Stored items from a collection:
━━━━
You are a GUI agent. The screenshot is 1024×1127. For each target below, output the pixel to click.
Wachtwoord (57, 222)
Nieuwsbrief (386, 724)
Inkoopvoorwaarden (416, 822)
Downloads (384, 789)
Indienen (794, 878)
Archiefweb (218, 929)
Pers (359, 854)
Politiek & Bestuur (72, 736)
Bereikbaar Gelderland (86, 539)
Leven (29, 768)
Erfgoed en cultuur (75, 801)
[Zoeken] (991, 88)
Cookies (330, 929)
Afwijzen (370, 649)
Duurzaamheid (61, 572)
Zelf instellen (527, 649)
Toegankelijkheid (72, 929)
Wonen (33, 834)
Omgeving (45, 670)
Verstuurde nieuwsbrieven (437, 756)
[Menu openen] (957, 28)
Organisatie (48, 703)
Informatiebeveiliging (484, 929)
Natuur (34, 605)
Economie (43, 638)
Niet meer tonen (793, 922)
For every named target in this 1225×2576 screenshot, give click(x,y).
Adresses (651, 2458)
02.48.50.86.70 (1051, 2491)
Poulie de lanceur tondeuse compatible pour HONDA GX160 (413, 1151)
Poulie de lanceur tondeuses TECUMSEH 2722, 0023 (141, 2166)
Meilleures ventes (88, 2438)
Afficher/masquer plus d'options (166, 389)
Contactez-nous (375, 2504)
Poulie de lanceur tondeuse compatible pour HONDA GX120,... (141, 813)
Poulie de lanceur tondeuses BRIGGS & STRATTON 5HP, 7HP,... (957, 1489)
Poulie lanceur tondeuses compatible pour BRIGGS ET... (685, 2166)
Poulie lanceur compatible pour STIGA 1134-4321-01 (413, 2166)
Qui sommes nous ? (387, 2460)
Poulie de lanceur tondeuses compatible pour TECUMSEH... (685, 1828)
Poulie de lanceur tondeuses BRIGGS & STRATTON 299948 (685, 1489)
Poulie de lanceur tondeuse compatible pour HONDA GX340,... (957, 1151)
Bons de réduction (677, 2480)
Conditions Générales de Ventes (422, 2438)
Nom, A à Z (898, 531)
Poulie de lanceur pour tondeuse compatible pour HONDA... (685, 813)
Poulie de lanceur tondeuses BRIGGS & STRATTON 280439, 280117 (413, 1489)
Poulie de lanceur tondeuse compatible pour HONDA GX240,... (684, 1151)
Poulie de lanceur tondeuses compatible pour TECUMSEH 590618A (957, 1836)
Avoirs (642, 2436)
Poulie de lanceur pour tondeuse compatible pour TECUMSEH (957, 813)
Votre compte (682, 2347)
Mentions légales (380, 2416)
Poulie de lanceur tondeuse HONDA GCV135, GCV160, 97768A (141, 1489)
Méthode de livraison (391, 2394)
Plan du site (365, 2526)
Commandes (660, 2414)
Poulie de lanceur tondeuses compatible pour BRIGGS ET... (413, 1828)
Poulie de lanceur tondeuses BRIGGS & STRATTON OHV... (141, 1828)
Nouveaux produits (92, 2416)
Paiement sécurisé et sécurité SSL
━━━━
Exercise objective
Please quote nothing but the lines from the line with "Bons de réduction (677, 2480)" through the end of the data above, exactly as written, ends included.

Expected output
Bons de réduction (677, 2480)
Conditions Générales de Ventes (422, 2438)
Nom, A à Z (898, 531)
Poulie de lanceur pour tondeuse compatible pour HONDA... (685, 813)
Poulie de lanceur tondeuses BRIGGS & STRATTON 280439, 280117 (413, 1489)
Poulie de lanceur tondeuse compatible pour HONDA GX240,... (684, 1151)
Poulie de lanceur tondeuses compatible pour TECUMSEH 590618A (957, 1836)
Avoirs (642, 2436)
Poulie de lanceur pour tondeuse compatible pour TECUMSEH (957, 813)
Votre compte (682, 2347)
Mentions légales (380, 2416)
Poulie de lanceur tondeuse HONDA GCV135, GCV160, 97768A (141, 1489)
Méthode de livraison (391, 2394)
Plan du site (365, 2526)
Commandes (660, 2414)
Poulie de lanceur tondeuses compatible pour BRIGGS ET... (413, 1828)
Poulie de lanceur tondeuses BRIGGS & STRATTON OHV... (141, 1828)
Nouveaux produits (92, 2416)
Paiement sécurisé et sécurité SSL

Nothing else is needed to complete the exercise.